About this animal cognition research news

Author: Jill Rosen
Source: Johns Hopkins University
Contact: Jill Rosen – Johns Hopkins University
Image: The image is credited to Neuroscience News

Original Research: Closed access.
Performance errors during rodent learning reflect a dynamic choice strategy” by Kishore Kuchibhotla et al. Current Biology


Abstract

Performance errors during rodent learning reflect a dynamic choice strategy

Highlights

  • Errors while learning a two-choice task are dominated by intentional strategies
  • Strategies manifest as a dynamic choice bias, testing one option or another in bouts
  • Mice exhibit sensitivity to violations of expected reward during biased epochs
  • Violating expectations leads to an abrupt shift in strategy

Summary

Humans, even as infants, use cognitive strategies, such as exploration and hypothesis testing, to learn about causal interactions in the environment. In animal learning studies, however, it is challenging to disentangle higher-order behavioral strategies from errors arising from imperfect task knowledge or inherent biases.

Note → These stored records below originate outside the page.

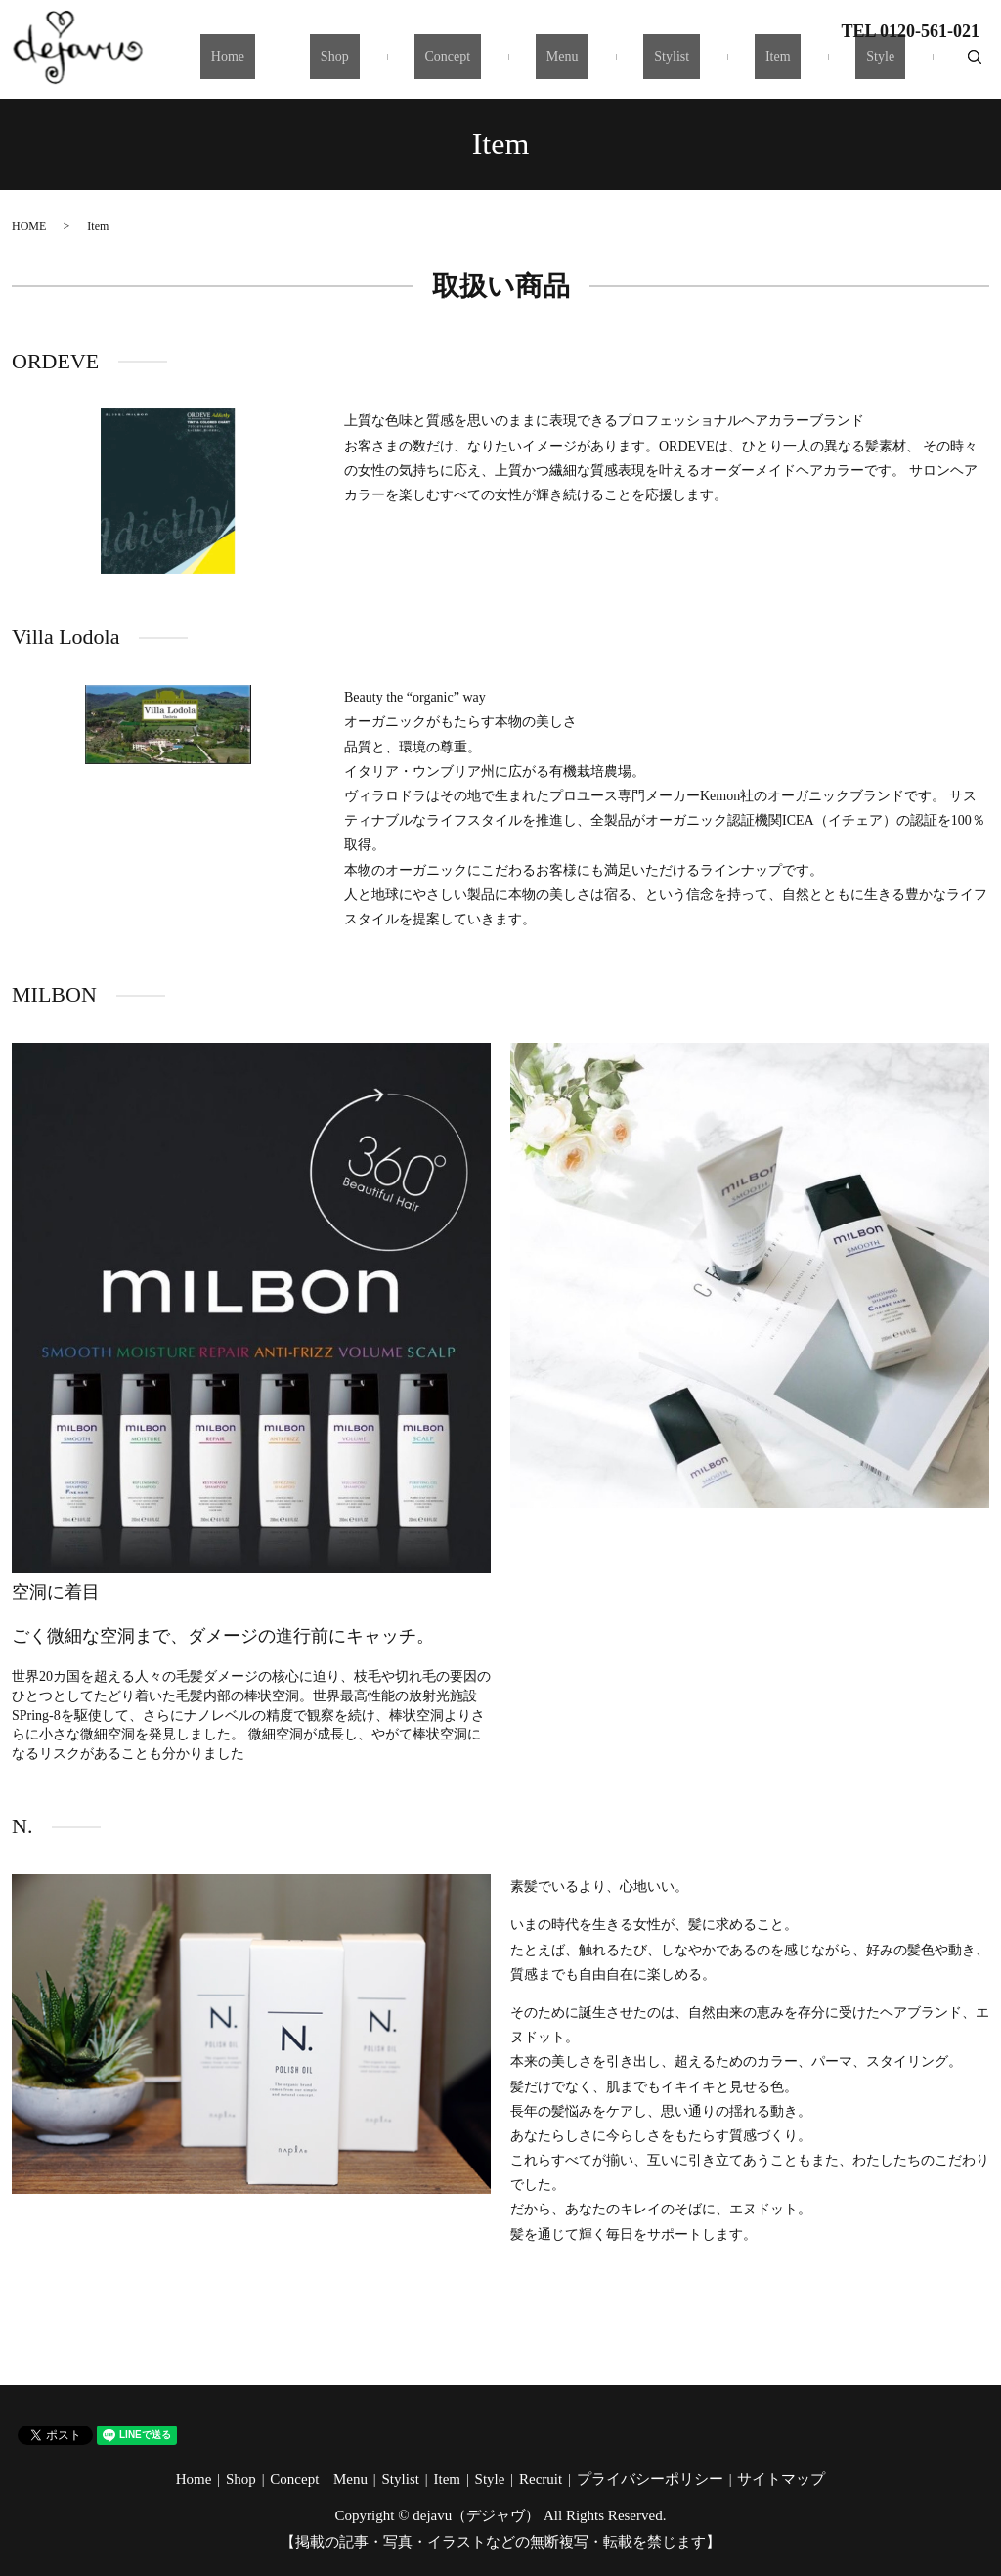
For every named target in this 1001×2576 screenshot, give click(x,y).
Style (891, 65)
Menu (637, 65)
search (974, 64)
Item (810, 65)
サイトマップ (781, 2479)
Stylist (725, 65)
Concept (543, 65)
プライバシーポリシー (650, 2479)
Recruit (540, 2479)
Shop (452, 65)
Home (365, 65)
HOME (29, 226)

Here, we trained head-fixed mice on a wheel-based auditory two-choice task and exploited the intra- and inter-animal variability to understand the drivers of errors during learning. During learning, performance errors are dominated by a choice bias, which, despite appearing maladaptive, reflects a dynamic strategy.

Early in learning, mice develop an internal model of the task contingencies such that violating their expectation of reward on correct trials (by using short blocks of non-rewarded “probe” trials) leads to an abrupt shift in strategy.

During the probe block, mice behave more accurately with less bias, thereby using their learned stimulus-action knowledge to test whether the outcome contingencies have changed. Despite having this knowledge, mice continued to exhibit a strong choice bias during reinforced trials.

This choice bias operates on a timescale of tens to hundreds of trials with a dynamic structure, shifting between left, right, and unbiased epochs. Biased epochs also coincided with faster motor kinematics.

Although bias decreased across learning, expert mice continued to exhibit short bouts of biased choices interspersed with longer bouts of unbiased choices and higher performance.

These findings collectively suggest that during learning, rodents actively probe their environment in a structured manner to refine their decision-making and maintain long-term flexibility.